On Sat, 12 May 2007 12:05:26 -0700 Allison Randal (via RT) <[EMAIL PROTECTED]> wrote: > On x86 Linux (Ubuntu), this configuration fails 2 tests: > > t/library/string_utils.t 0 134 29 4 13.79% 28-29 > t/op/stringu.t 2 512 25 2 8.00% 1 19 > > Both tests are failing with the error: > > parrot: src/encodings/utf8.c:271: utf8_encode_and_advance: Assertion > `i->bytepos <= (s)->obj.u._b._buflen' failed.

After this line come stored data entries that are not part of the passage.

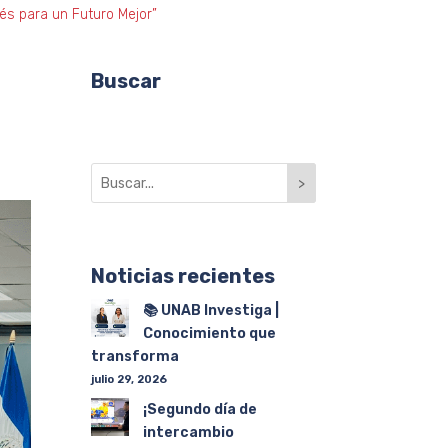
lés para un Futuro Mejor”
Buscar
>
Noticias recientes
📚 UNAB Investiga |
Conocimiento que
transforma
julio 29, 2026
¡Segundo día de
intercambio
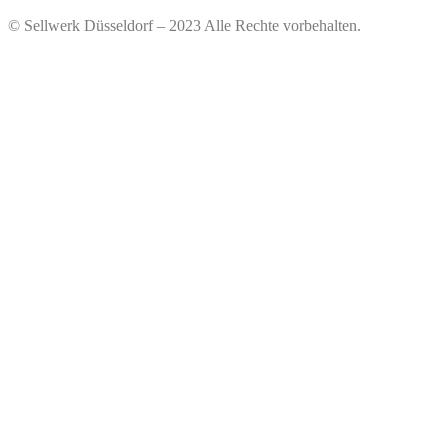
© Sellwerk Düsseldorf – 2023 Alle Rechte vorbehalten.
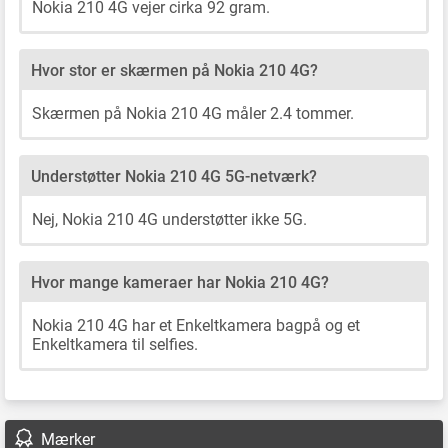
Nokia 210 4G vejer cirka 92 gram.
Hvor stor er skærmen på Nokia 210 4G?
Skærmen på Nokia 210 4G måler 2.4 tommer.
Understøtter Nokia 210 4G 5G-netværk?
Nej, Nokia 210 4G understøtter ikke 5G.
Hvor mange kameraer har Nokia 210 4G?
Nokia 210 4G har et Enkeltkamera bagpå og et
Enkeltkamera til selfies.
Mærker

Reproduced on Gentoo. Before patch, results are as above. After patch: t/library/string_utils....ok t/op/stringu..............ok The code in utf8_encode_and_advance is beautiful. It basically says, add a utf8 character to the buffer. Ok, now did we overrun the buffer? CRASH! It seems safer to check the buffer size *before* writing to it, so here's a patch to do so. Is it the right fix? I thought so when I was doing it, but now I'm not so sure; it does introduce a const warning. Maybe we can resolve that with a cast; maybe its the wrong solution to the problem. Please provide guidance. Might be worth it to prereserve 8 bytes or so, to avoid having to realloc as often, if this will be called a lot. Currently it just reallocs the minimum necessary to fit the existing string, the new character and a null terminator. Mark
=== src/encodings/utf8.c ================================================================== --- src/encodings/utf8.c (revision 20520) +++ src/encodings/utf8.c (local) @@ -264,6 +264,9 @@ const STRING *s = i->str; unsigned char *new_pos, *pos; + if(i->bytepos + UNISKIP(c) >= PObj_buflen(s)) { + Parrot_reallocate_string(interp, i->str, i->bytepos + UNISKIP(c) + 1); + } pos = (unsigned char *)s->strstart + i->bytepos; new_pos = utf8_encode(pos, c); i->bytepos += (new_pos - pos);